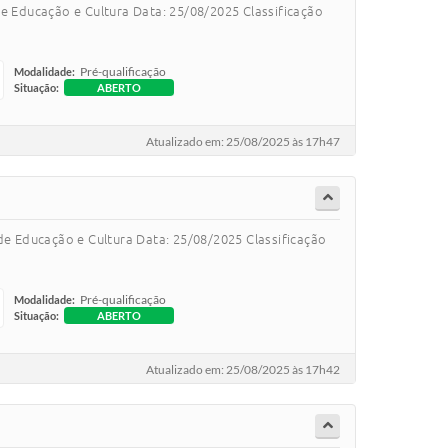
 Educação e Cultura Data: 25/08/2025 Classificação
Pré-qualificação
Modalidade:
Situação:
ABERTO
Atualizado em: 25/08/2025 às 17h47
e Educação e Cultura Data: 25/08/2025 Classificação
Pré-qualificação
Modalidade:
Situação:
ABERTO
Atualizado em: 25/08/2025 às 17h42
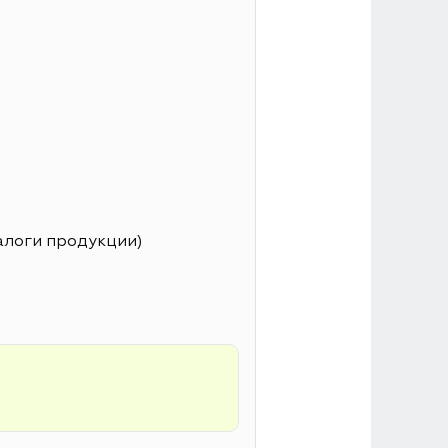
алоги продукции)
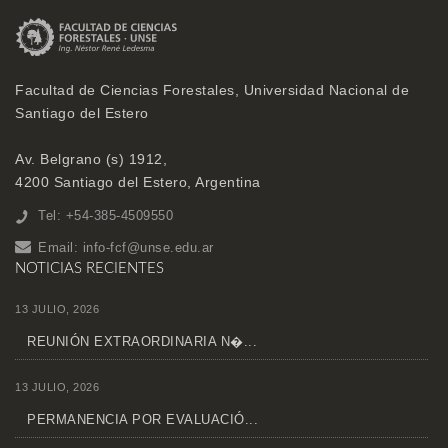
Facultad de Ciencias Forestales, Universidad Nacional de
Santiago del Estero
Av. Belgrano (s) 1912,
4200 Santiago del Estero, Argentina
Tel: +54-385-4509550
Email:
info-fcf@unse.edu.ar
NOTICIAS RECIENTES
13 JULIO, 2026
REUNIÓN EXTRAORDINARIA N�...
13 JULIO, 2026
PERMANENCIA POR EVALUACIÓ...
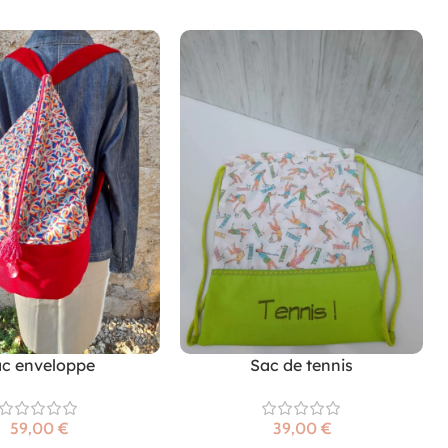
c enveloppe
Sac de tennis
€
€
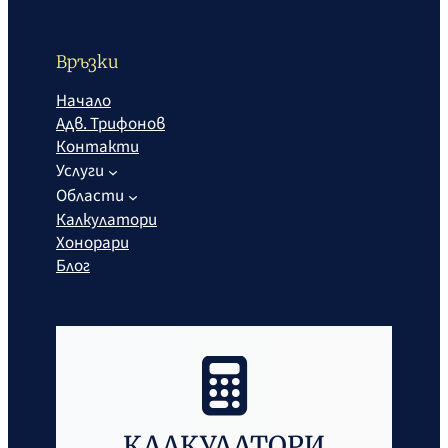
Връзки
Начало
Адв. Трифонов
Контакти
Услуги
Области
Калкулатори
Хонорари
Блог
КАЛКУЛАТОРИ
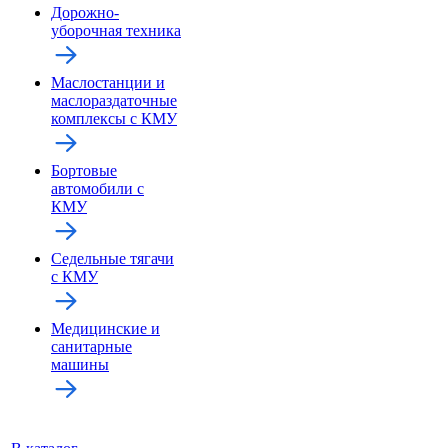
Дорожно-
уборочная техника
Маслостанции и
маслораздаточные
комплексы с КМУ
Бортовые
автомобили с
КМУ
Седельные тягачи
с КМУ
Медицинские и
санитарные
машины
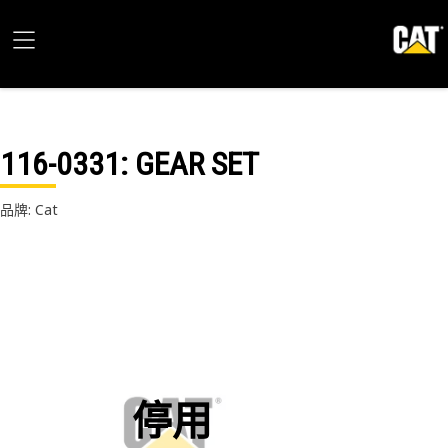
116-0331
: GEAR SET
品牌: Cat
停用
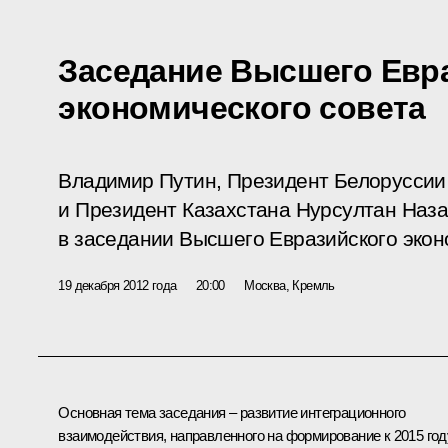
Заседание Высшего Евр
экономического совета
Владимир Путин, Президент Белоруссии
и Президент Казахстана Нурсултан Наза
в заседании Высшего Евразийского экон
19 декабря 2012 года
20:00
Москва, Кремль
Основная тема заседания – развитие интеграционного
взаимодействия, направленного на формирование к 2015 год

★ ★ ★ ★

** What you should do **
Transcribe the records above exactly, leaving every picture out of the copy.

** Task solution **
 Educação e Cultura Data: 25/08/2025 Classificação
Pré-qualificação
Modalidade:
Situação:
ABERTO
Atualizado em: 25/08/2025 às 17h47
e Educação e Cultura Data: 25/08/2025 Classificação
Pré-qualificação
Modalidade:
Situação:
ABERTO
Atualizado em: 25/08/2025 às 17h42
алоги продукции)
Facultad de Ciencias Forestales, Universidad Nacional de
Santiago del Estero
Av. Belgrano (s) 1912,
4200 Santiago del Estero, Argentina
Tel: +54-385-4509550
Email:
info-fcf@unse.edu.ar
NOTICIAS RECIENTES
13 JULIO, 2026
REUNIÓN EXTRAORDINARIA N�...
13 JULIO, 2026
PERMANENCIA POR EVALUACIÓ...
c enveloppe
Sac de tennis
€
€
Връзки
Начало
Адв. Трифонов
Контакти
Услуги
Области
Калкулатори
Хонорари
Блог
КАЛКУЛАТОРИ
Дорожно-
уборочная техника
Маслостанции и
маслораздаточные
комплексы с КМУ
Бортовые
автомобили с
КМУ
Седельные тягачи
с КМУ
Медицинские и
санитарные
машины
116-0331
: GEAR SET
品牌: Cat
停用
Заседание Высшего Евр
экономического совета
Владимир Путин, Президент Белоруссии
и Президент Казахстана Нурсултан Наза
в заседании Высшего Евразийского экон
19 декабря 2012 года
20:00
Москва, Кремль
Основная тема заседания – развитие интеграционного
взаимодействия, направленного на формирование к 2015 год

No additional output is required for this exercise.